How to monitor DNS query response time

Optimizing DNS Performance for Better Network Efficiency

DNS (Domain Name System) servers translate standard language web addresses to their actual IP addresses for network access.

DNS Lookup Journey

DNS response time is the time it takes a Domain Name Server to receive the request for a domain name’s IP address, process it, and return the IP address to the browser or application requesting it. When it comes to DNS response times, the lower the better, and generally values less than 100ms are considered to be in the acceptable range (depending on the application).

To understand how DNS response times affect the performance of your application it is important to monitor it continually along with other metrics of application and infrastructure performance. This will help you to correlate where the problem is triggered by DNS latency and where it isn’t. 

DNS response times can be optimized by (among other things) choosing the right DNS provider. There are many factors which influence the response times of a particular DNS provider, such as the geographic location of the server or how much traffic it receives. The default DNS server in use may not always be the best choice. There are many DNS options available today offering free, fast and secure DNS services. 
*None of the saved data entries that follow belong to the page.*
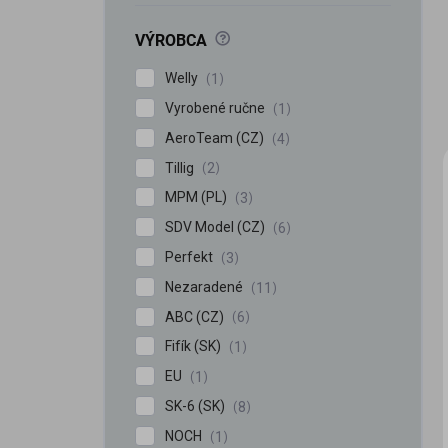
?
VÝROBCA
Welly
1
Vyrobené ručne
1
AeroTeam (CZ)
4
Tillig
2
MPM (PL)
3
SDV Model (CZ)
6
Perfekt
3
Nezaradené
11
ABC (CZ)
6
Fifík (SK)
1
EU
1
SK-6 (SK)
8
NOCH
1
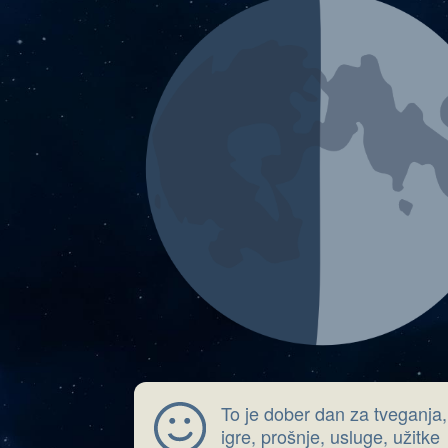
To je dober dan za tveganja,
igre, prošnje, usluge, užitke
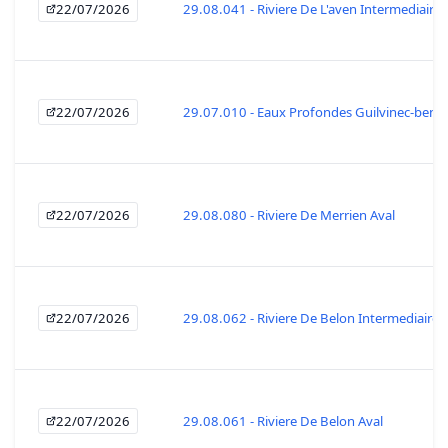
22/07/2026
29.08.041 - Riviere De L'aven Intermediaire
22/07/2026
29.07.010 - Eaux Profondes Guilvinec-beno
22/07/2026
29.08.080 - Riviere De Merrien Aval
22/07/2026
29.08.062 - Riviere De Belon Intermediaire
22/07/2026
29.08.061 - Riviere De Belon Aval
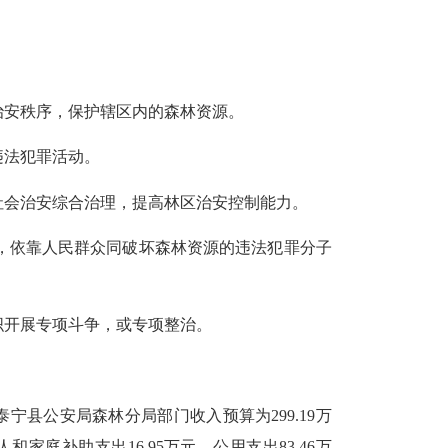
。
治安秩序，保护辖区内的森林资源。
违法犯罪活动。
社会治安综合治理，提高林区治安控制能力。
，依靠人民群众同破坏森林资源的违法犯罪分子
织开展专项斗争，或专项整治。
宁县公安局森林分局部门收入预算为299.19万
和家庭补助支出16.95万元，公用支出83.46万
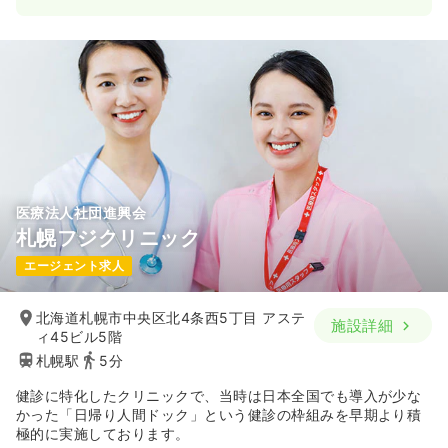
医療法人社団進興会
札幌フジクリニック
エージェント求人
北海道札幌市中央区北4条西5丁目 アステ
施設詳細
ィ45ビル5階
札幌駅
5分
健診に特化したクリニックで、当時は日本全国でも導入が少な
かった「日帰り人間ドック」という健診の枠組みを早期より積
極的に実施しております。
Using Netdata you can quickly probe and compare DNS query response times across multiple DNS servers. Let’s see how to do this using the primary DNS server IPs from 5 of the most popular DNS providers.

  1. Google (8.8.8.8)
  2. Cloudflare (1.1.1.1)
  3. Quad9 (9.9.9.9)
  4. OpenDNS (208.67.222.222)
  5. AdGuard DNS (94.140.14.14)

As a prerequisite you need to sign up for a free Netdata cloud account and install the open source Netdata agent on the client from which you want to monitor DNS query response times. Then just go to the Netdata configuration directory (usually /etc/netdata) and run ./edit-config go.d/dns_query.conf. After entering the domains you want to use in your query and the DNS server IPs just restart netdata and the DNS query charts should be visible within seconds.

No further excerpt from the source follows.